This headline and story appeared on my Smithsonian news email last Wednesday, May 11. It is a fascinating look at what is considered to be the world’s oldest printed book.
The first part of the story may be found below; read more at the link provided at the end.
No one is sure who Wang Jie was or why he had The Diamond Sutra printed. But we do know that on this day in 868 A.D.—or the 13th of the 4th moon of the 9th year of Xiantong in Jie’s time—he commissioned a block printer to create a 17-and-a-half-foot-long scroll of the sacred Buddhist text, including an inscription on the lower right hand side reading, “Reverently made for universal free distribution by Wang Jie on behalf of his two parents.” Today, that scroll is housed at the British Library and is acknowledged as the oldest dated printed book in existence.

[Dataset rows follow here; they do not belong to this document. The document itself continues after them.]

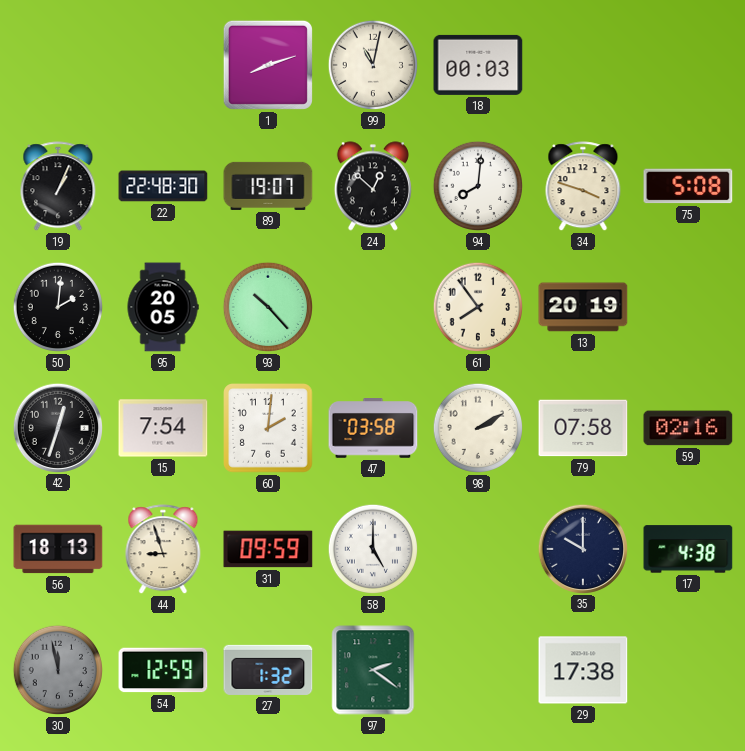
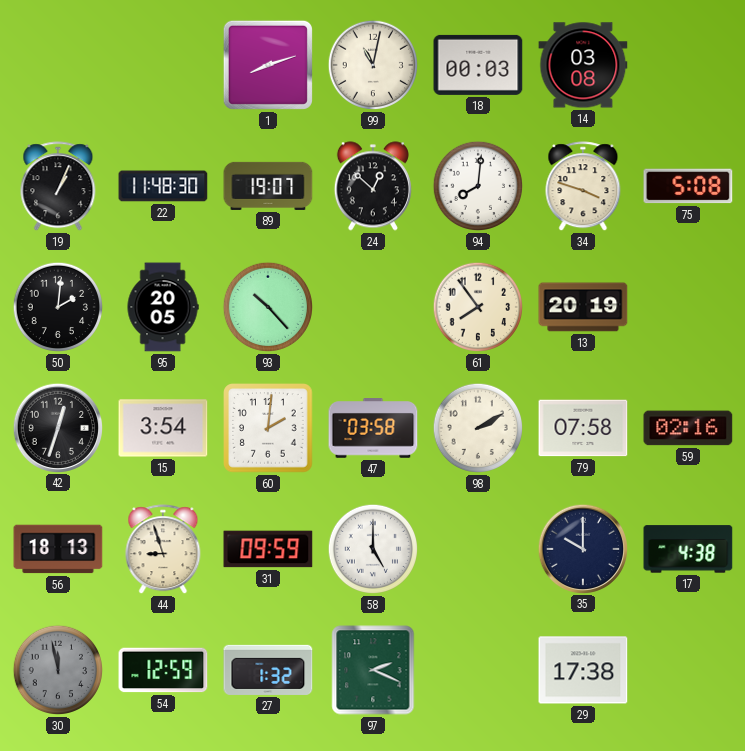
14: none -> 03:08
22: 22:48 -> 11:48
15: 7:54 -> 3:54
97: 2:21 -> 2:19
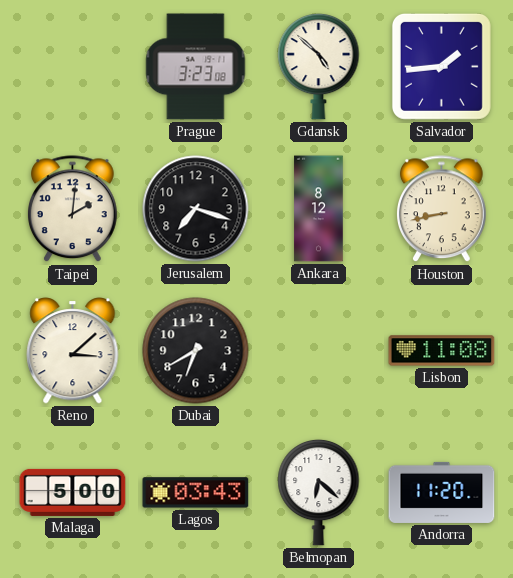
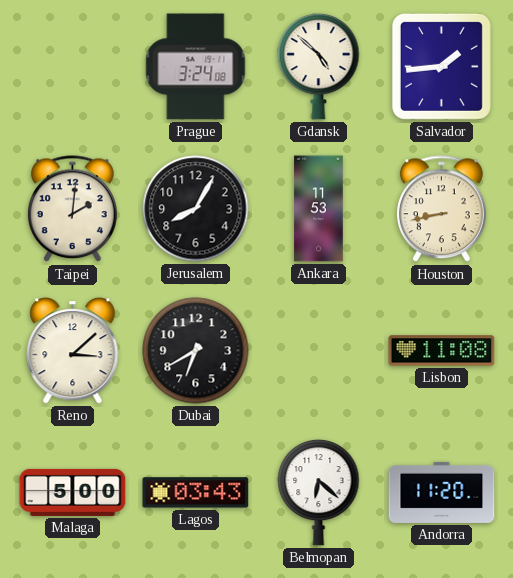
Prague: 3:23 -> 3:24
Jerusalem: 7:18 -> 8:05
Ankara: 8:12 -> 11:53
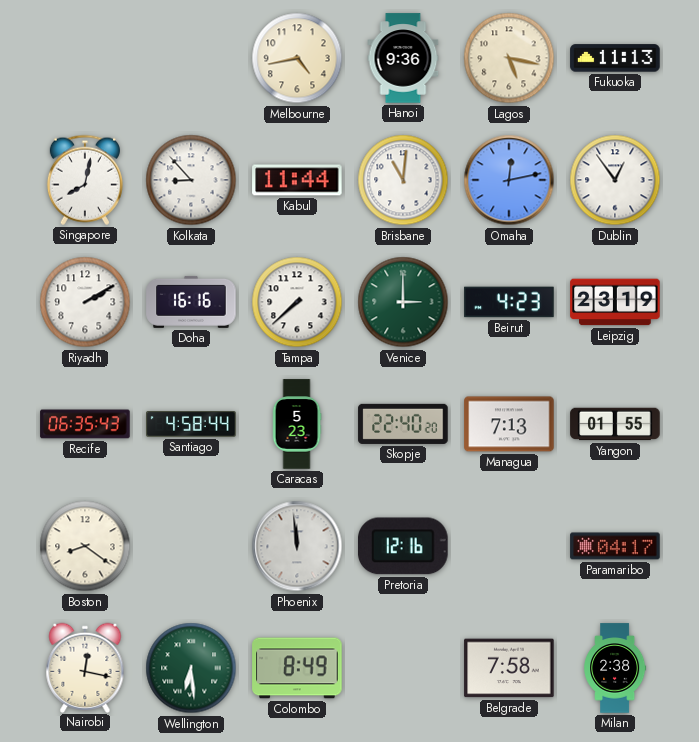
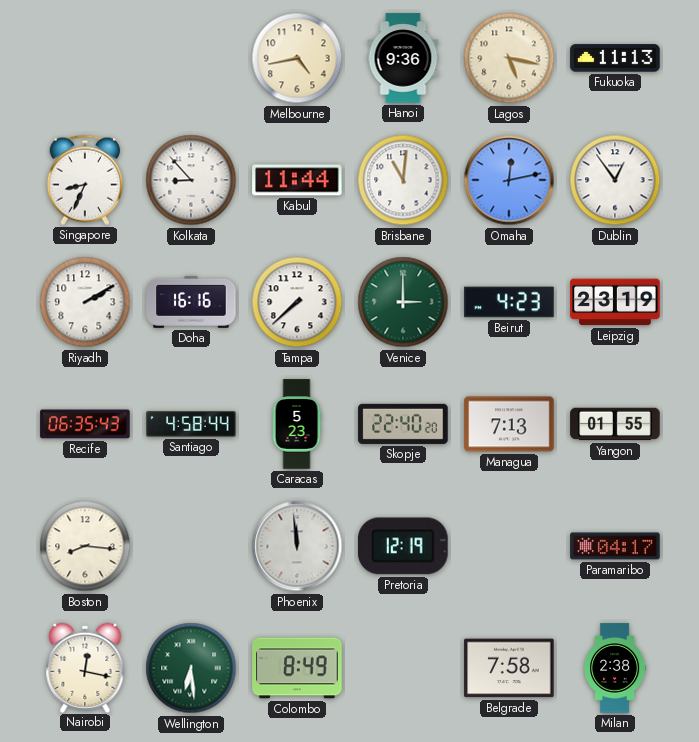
Singapore: 8:02 -> 8:34
Boston: 8:21 -> 8:16
Pretoria: 12:16 -> 12:19
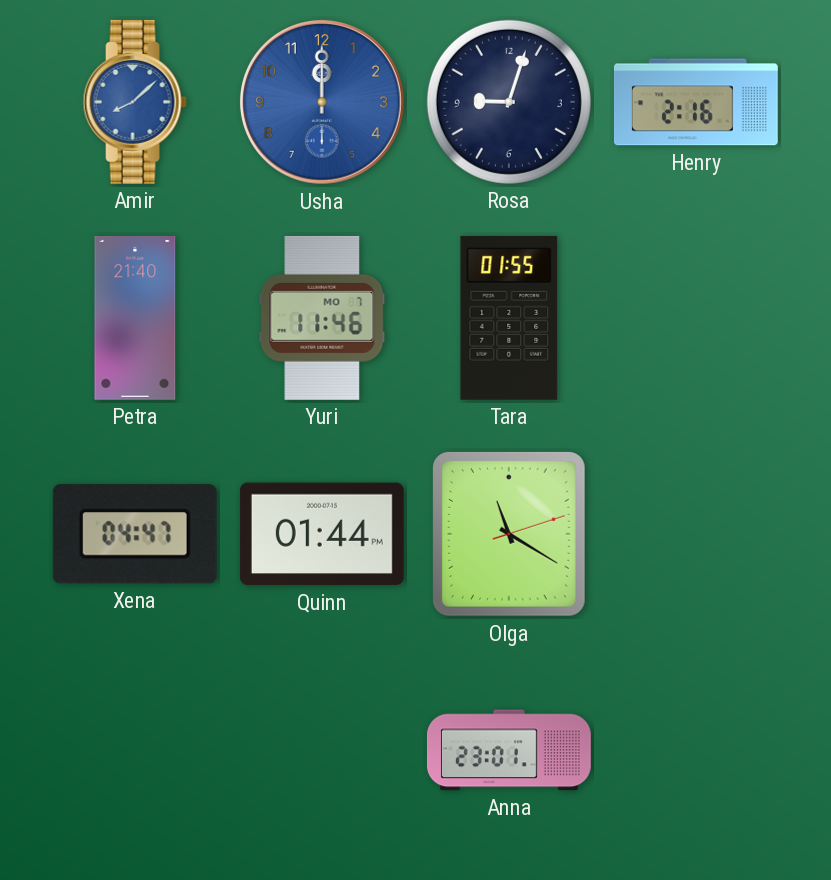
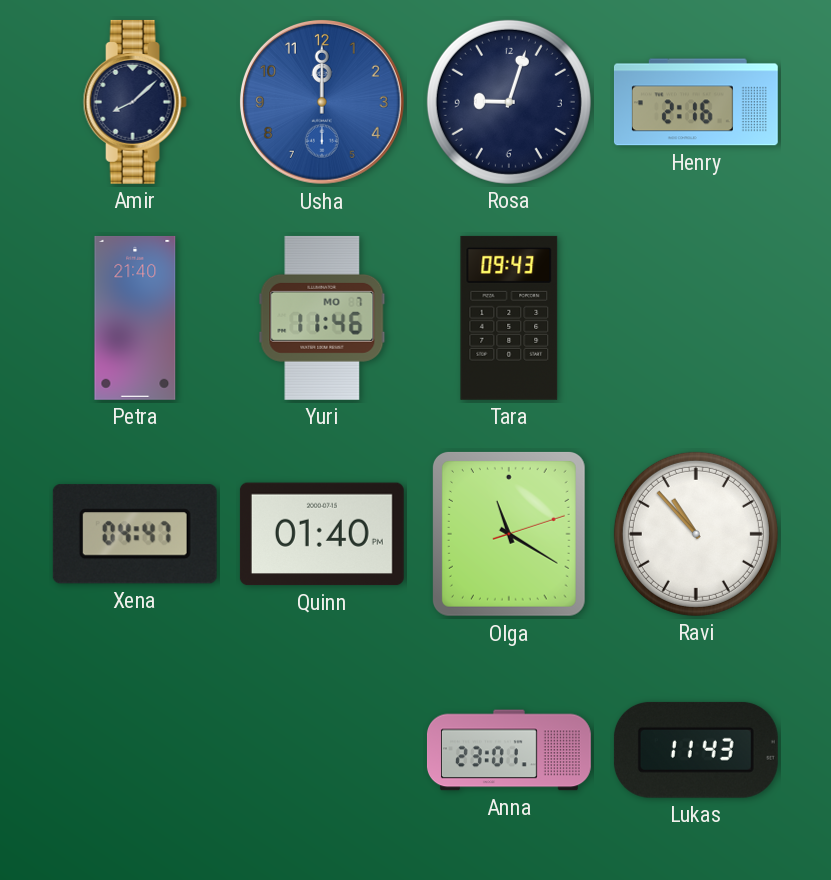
Amir dial: blue -> navy
Tara: 01:55 -> 09:43
Quinn: 01:44 -> 01:40
Ravi: none -> 10:53
Lukas: none -> 11:43
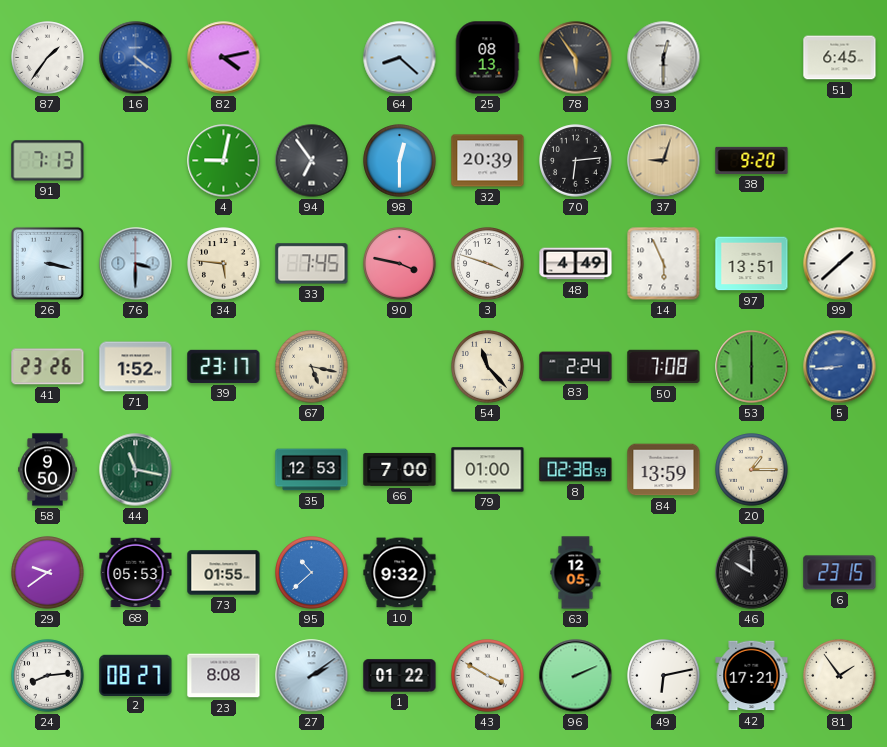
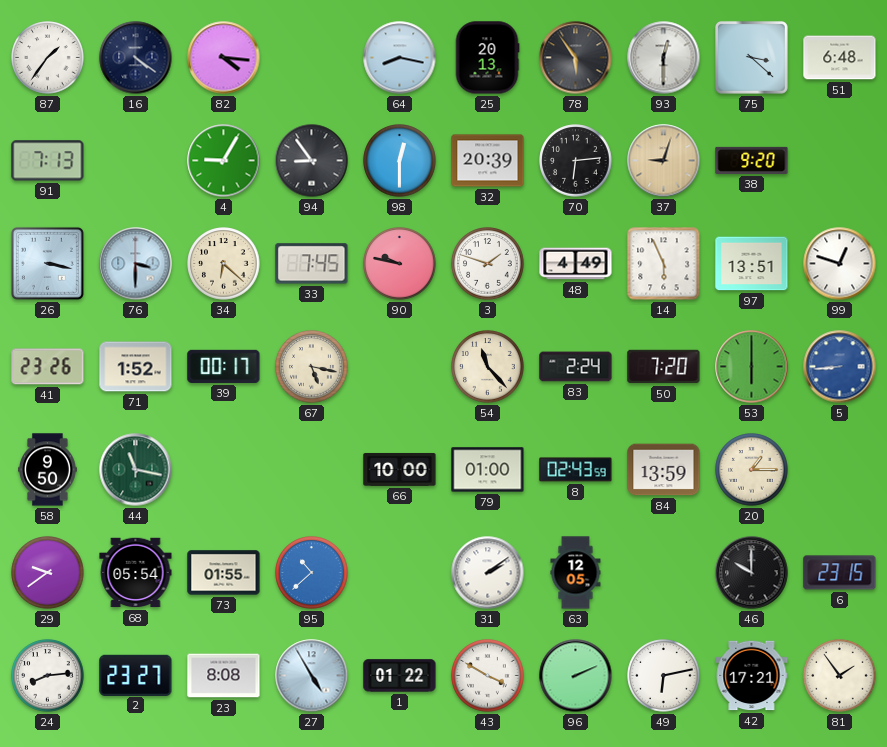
16 dial: blue -> navy
82: 4:13 -> 4:16
64: 8:22 -> 8:17
25: 08:13 -> 20:13
75: none -> 3:22
51: 6:45 -> 6:48
4: 9:02 -> 9:05
94: 6:54 -> 8:54
34: 5:46 -> 6:22
90: 3:47 -> 9:47
3: 3:48 -> 1:48
99: 1:38 -> 12:48
39: 23:17 -> 00:17
50: 7:08 -> 7:20
35: 12:53 -> none
66: 7:00 -> 10:00
8: 02:38 -> 02:43
68: 05:53 -> 05:54
10: 9:32 -> none
31: none -> 2:09
2: 08:27 -> 23:27
27: 2:09 -> 4:55
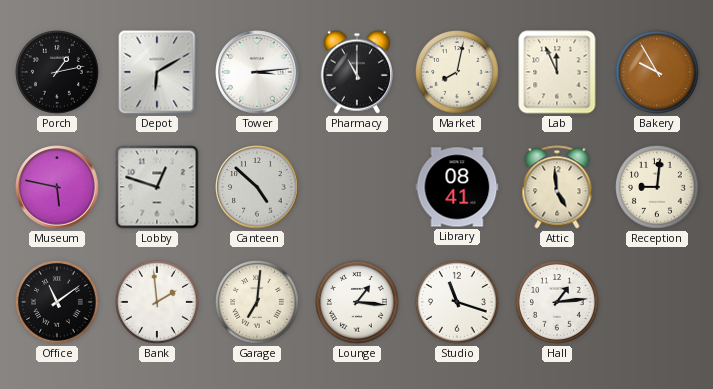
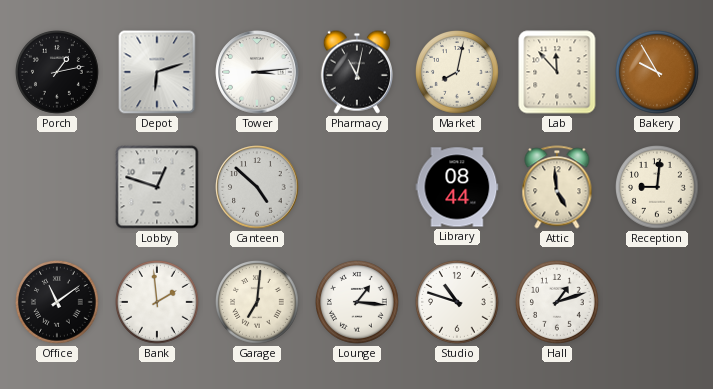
Depot: 6:10 -> 6:12
Pharmacy: 11:00 -> 11:02
Lab: 11:56 -> 11:53
Museum: 5:47 -> none
Library: 08:41 -> 08:44
Studio: 11:18 -> 10:48
Hall: 1:14 -> 1:12
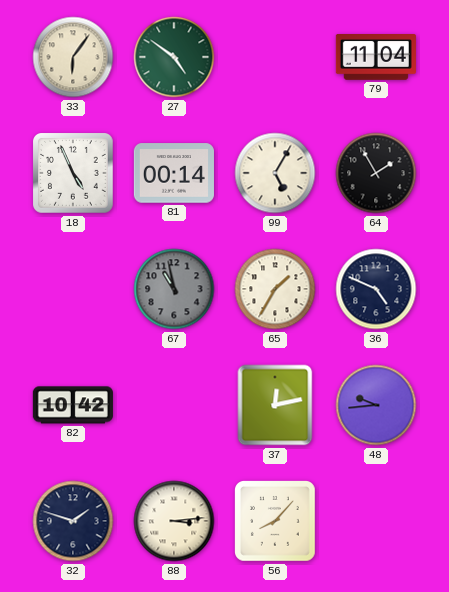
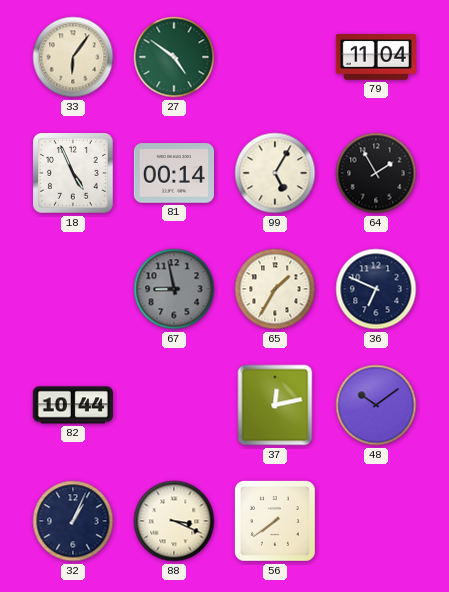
67: 10:58 -> 8:58
36: 4:49 -> 6:49
82: 10:42 -> 10:44
48: 9:44 -> 10:09
32: 1:48 -> 1:04
88: 3:14 -> 3:19
56: 8:07 -> 7:39
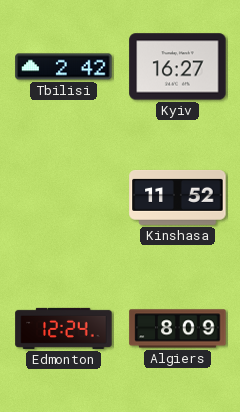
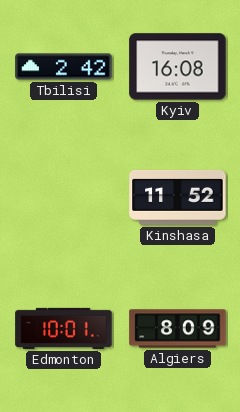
Kyiv: 16:27 -> 16:08
Edmonton: 12:24 -> 10:01
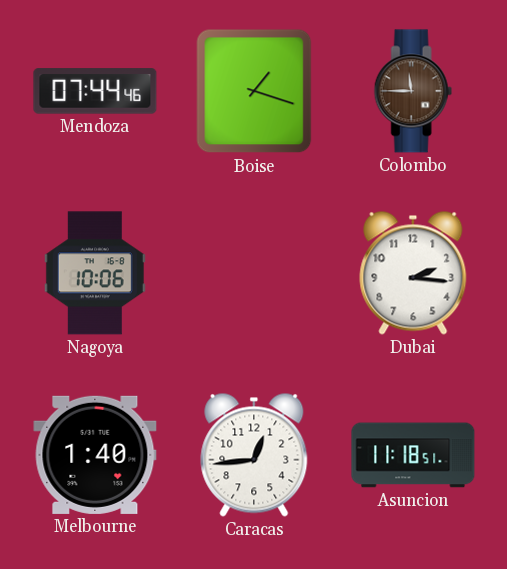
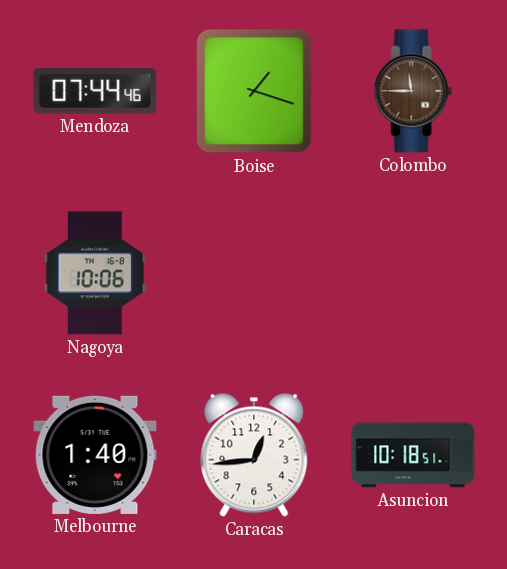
Dubai: 2:16 -> none
Asuncion: 11:18 -> 10:18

Chances are you know a little something about the Gutenberg Bible, the first book made with moveable type, which came along almost 600 years later. Bibliophiles might also have a working knowledge of other famous manuscripts like the Book of Kells, The Domesday Book, and Shakespeare’s First Folio. Well, The Diamond Sutra should be in that pantheon of revered books, as well. Here’s why:
The text was originally discovered in 1900 by a monk in Dunhuang, China, an old outpost of the Silk Road on the edge of the Gobi Desert. The Diamond Sutra, a Sanskrit text translated into Chinese, was one of 40,000 scrolls and documents hidden in “The Cave of a Thousand Buddhas,” a secret library sealed up around the year 1,000 when the area was threatened by a neighboring kingdom.